Так разговаривал капитан Фуртунас сам с собою, стуча палкой по камням и спускаясь вниз. Фуражку свою он держал в руке и обмахивался ею, потому что ему было жарко. Остановившись перед конаком аги, он плюнул: так он обычно изливал свою злость, — будто оплевывал всю Турцию, будто поднимал маленькое знамя свободы и на миг становился свободным.
Плюнув и тем излив свою злость, он постучал в дверь; при мысли об обеде у него потекли слюнки: хорошо он поест, хорошо выпьет; ага отличный человек, щедрый. Опять они туго повяжут головы полотенцами и будут пить раки большими стаканами.
Раздался стук деревянных башмаков, во дворе послышались чьи-то быстрые шаги, и дверь открылась. Старая служанка аги, горбатая Марфа, приветствовала капитана.
— Если веруешь в Христа, капитан, — сказала она ему, — не напивайтесь опять, нет сил больше терпеть, нет сил!
Капитан ухмыльнулся и ласково похлопал ее по горбу.
— Хорошо, Марфа, не напьемся, а если напьемся, то не будем блевать, а начнет тошнить, принесешь нам таз, чтобы мы не запачкали комнату. Даю тебе слово.

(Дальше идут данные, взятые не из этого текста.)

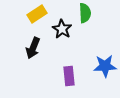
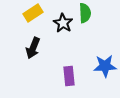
yellow rectangle: moved 4 px left, 1 px up
black star: moved 1 px right, 6 px up
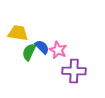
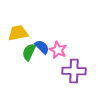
yellow trapezoid: rotated 20 degrees counterclockwise
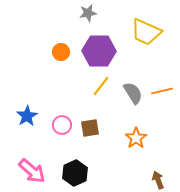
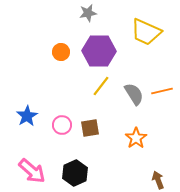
gray semicircle: moved 1 px right, 1 px down
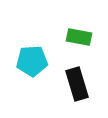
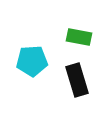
black rectangle: moved 4 px up
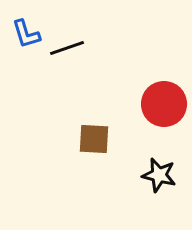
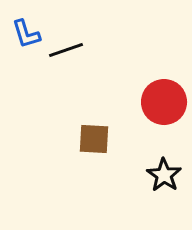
black line: moved 1 px left, 2 px down
red circle: moved 2 px up
black star: moved 5 px right; rotated 20 degrees clockwise
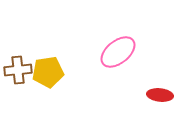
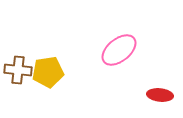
pink ellipse: moved 1 px right, 2 px up
brown cross: rotated 12 degrees clockwise
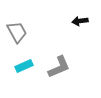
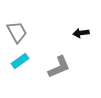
black arrow: moved 1 px right, 12 px down
cyan rectangle: moved 4 px left, 5 px up; rotated 12 degrees counterclockwise
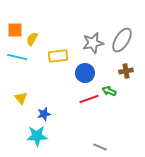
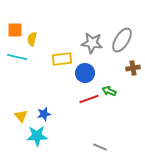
yellow semicircle: rotated 16 degrees counterclockwise
gray star: moved 1 px left; rotated 20 degrees clockwise
yellow rectangle: moved 4 px right, 3 px down
brown cross: moved 7 px right, 3 px up
yellow triangle: moved 18 px down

И с независимым видом он переступил порог.
ГЛАВА II
Под вечер три избранных апостола вместе с Манольосом отправились к озеру Войдомата, расположенному неподалеку от села, чтобы погулять и поговорить. Они искали уединения, благотворной тишины, чтобы спокойно побеседовать, ибо чувствовали приятную усталость и таинственный трепет во всем теле, словно после причастия.
18
Конак (турецк.) — правительственное здание и просто большой дом-особняк.